Interpersonal relationships fall on a spectrum:


                   Loved------------------------------------------------------------------------Hated

This runs from the unconditionally loved, such as children, to those we like, those to whom we are indifferent, those we dislike, and at the far end, to those we hate.

Who falls where on the spectrum is the result of our karmic connection to them. These are not static placements. For example, during a divorce, a once loved spouse can become hated and later one can be indifferent and perhaps even develop a liking for her again.

Speaking literally and metaphorically, we start at our own doorstep. Our most intense commitments are to our nuclear families, then our more extended families, then to friends and colleagues, and so on to those toward whom we are indifferent. How much you are able and willing to do for an individual is a reflection of their closeness to your karmic doorstep.

Unfortunately, as we move from indifferent at the midpoint toward those we dislike, feel anger toward, or perhaps even hate, the intensity increases because we have a story that places them front-and-center, on our doorstep. So where we choose to put someone on the spectrum is very consequential.

Regardless of whether they are loved or hated, emptiness tells us to treat everyone the same–with the vast open compassionate heart that arises from our Buddhanature. To do this, we must realize that regardless of where we place someone on the love-to-hate scale, our spiritual practice remains the same: we respond to them with universal love, with patience, compassion and generosity.

This is not to dismiss the love-to-hate scale as unimportant. We do need to know the different between our daughter and the neighbor’s kid, our business partner and our jogging buddy. Relationships, which are in large part reflected by the scale, establish the karmic responsibilities and obligations we have to others and in dong so establish the intensity and extent to which we respond. I might save to pay for my daughter’s college education, for example, but I am not likely to do that for the neighbor’s child. Although I always want to be dependable with both, to use another example, I am much more likely to take a call from my partner at the office when I am on vacation than from the neighbor with whom I jog on Sunday mornings. A married woman with three children has very different karmic responsibilities than a novice nun at a monastery, and so on.

These are simply karmic parameters within which we function in the everyday world. They are the conditions of our life. They determine the extent of our internal and external energies, of the emotional and material resources we devote to other living beings.

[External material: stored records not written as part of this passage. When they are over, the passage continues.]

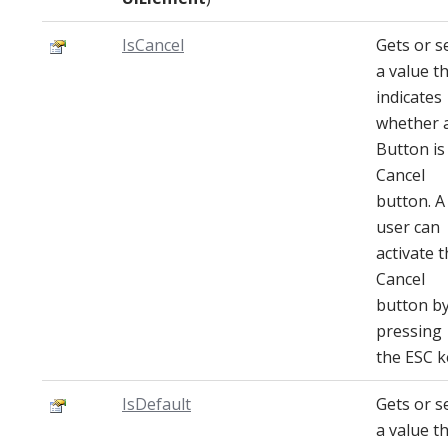
IsCancel
Gets or s
a value t
indicates
whether 
Button is
Cancel
button. A
user can
activate 
Cancel
button b
pressing
the ESC k
IsDefault
Gets or s
a value t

Our spiritual path tells us not to attach to these roles, however. To be a good mother, we don’t need to attach to being a mother, to define ourselves in a spiritually unhealthy way by some permanent understanding of me-as-mother. That’s not about relating to our children, that’s about me and my needs. Instead, we need to look at the karmic conditions of our relationship with our children, seeing clearly where our responsibilities lie. Noting that they are constantly changing, we fulfill those obligations as best we can, with an open loving heart that arises from a profound sense of compassion, from our Buddhanature, from bodhichitta. This is about being of benefit to our children, not about attaching to self; this is about compassion and love, not self-cherishing. This is about responding to conditions without attachments.

Our karmic responsibilities to our children modulate as they grow older, as they leave the house, as do our obligations and responsibilities to them. We need to love them without attaching to our old stories about who we are.

We need to see karmic obligations and responsibilities as conditions, conditions as conditions, not as attachments. Then we are able to respond appropriately to each and every living being, regardless of where they are on the love-to hate scale, appropriately.

No living being deserves us to be self-cherishing and arrogant, which comes from the love side of the scale, nor does any living being deserve our anger or scorn, which comes from the hate end of the scale, nor our indifference, which comes from the middle. The scale reminds us of our responsibilities, emptiness shows us how to act. These must be understood and practiced together, as one.

For further study: The monks who composed the Diamond Sutra looked back from nirvana at how they had created their idea of who they were and described it as having four aspects: Self, Person, Being, and Soul. Self is the self-cherishing/attachment aspect, Person is the roles and responsibilities aspect, Being is the deluded perception aspect; we don’t need to concern ourselves much with Soul here. Studying the first three of these will deepen your understanding of how to achieve a mind of universal compassion and love and further you along the path to right relationships.